» How to complete this task
A line belongs in the answer if it contains "menjadi"; copy every such line from the entries below.

┌─ Given data

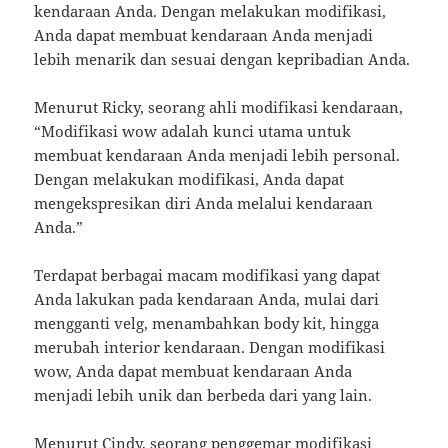
kendaraan Anda. Dengan melakukan modifikasi,
Anda dapat membuat kendaraan Anda menjadi
lebih menarik dan sesuai dengan kepribadian Anda.
Menurut Ricky, seorang ahli modifikasi kendaraan,
“Modifikasi wow adalah kunci utama untuk
membuat kendaraan Anda menjadi lebih personal.
Dengan melakukan modifikasi, Anda dapat
mengekspresikan diri Anda melalui kendaraan
Anda.”
Terdapat berbagai macam modifikasi yang dapat
Anda lakukan pada kendaraan Anda, mulai dari
mengganti velg, menambahkan body kit, hingga
merubah interior kendaraan. Dengan modifikasi
wow, Anda dapat membuat kendaraan Anda
menjadi lebih unik dan berbeda dari yang lain.
Menurut Cindy, seorang penggemar modifikasi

└─

» Answer section
Anda dapat membuat kendaraan Anda menjadi
membuat kendaraan Anda menjadi lebih personal.
menjadi lebih unik dan berbeda dari yang lain.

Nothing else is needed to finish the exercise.